Modica Sorda non resti Muta. Il dibattito su Ragusanews

Ci scrive l'avvocato Antonio Ruta

Modica Sorda non resti Muta. Il dibattito su Ragusanews

Modica - Spett.le Redazione
Ho letto con grande interesse e con notevole piacere le considerazioni espresse dalla Vs lettrice, la sig.ra Ester Mauro Scucces, nel pezzo dal titolo: "la nuova Modica Sorda non resti anche Muta".
L'autrice ha argomentato con dovizia di argomenti e notazioni culturali che hanno reso gustosa e gratificante la lettura nel suo complesso.
I temi trattati, poi, sono di grandissima attualità, perché sollecitano una seria riflessione sul nostro rapporto con il passato e con il futuro.
Tra le righe, io credo, c'è anche il tema importante della rigenerazione urbana, che non riguarda solo il centro storico, come normalmente si tende a pensare, ma anche la Sorda, luogo già prematuramente obsoleto di fronte alle nuove esigenze sociali, culturali, commerciali, ambientali del nostro immediato presente e del nostro imminente futuro.

La cultura del "paesaggio" traspira tra le parole della Scucces con una forza spontanea di primissimo ordine, diventando un vero e proprio monito per l'attuale classe dirigente cittadina e per tutta la comunità.
Dobbiamo interrogarci, come ha fatto la Scucces, sugli obiettivi da raggiungere, già da oggi, e riflettere su argomenti come quello del consumo del suolo e del recupero del tessuto urbano esistente.
Dentro la Sorda ci sono quartieri rimasti "periferia sociale", pur essendo nel cuore della città nuova, portandosi dietro sacche di marginalità nei cui confronti non sembra siano state assunte opportune azioni di contrasto.
Con grandi difficoltà il "Polo Commerciale" tenta di sopravvivere e di adeguarsi, ma i grandi ritardi nel compimento di importanti opere di riqualificazione urbana hanno molto indebolito lo scopo, a discapito della "proverbiale" vitalità economica di Modica.

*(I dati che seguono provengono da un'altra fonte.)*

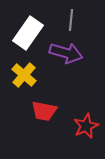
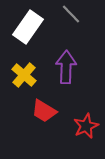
gray line: moved 6 px up; rotated 50 degrees counterclockwise
white rectangle: moved 6 px up
purple arrow: moved 14 px down; rotated 104 degrees counterclockwise
red trapezoid: rotated 20 degrees clockwise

La struttura viaria della città nuova è già inadeguata ai bisogni e alle scommesse del nostro presente e richiede una revisione strutturale e generale di profondo impatto e di lunga visione.
E questi sono solo alcuni dei temi che l'interessante intervento della Scucce hanno stimolato e possono ancora stimolare.
Per concludere, spero che la Vs testata si faccia promotrice di un percorso dialettico serio e produttivo, tra i tanti soggetti coinvolti in queste tematiche, dalla Pubblica Amministrazione ai singoli cittadini, affinché la sensibilità dimostrata dalla Vs brava lettrice si traduca in un sentimento generale di attenzione e di cura della nostra "casa comune".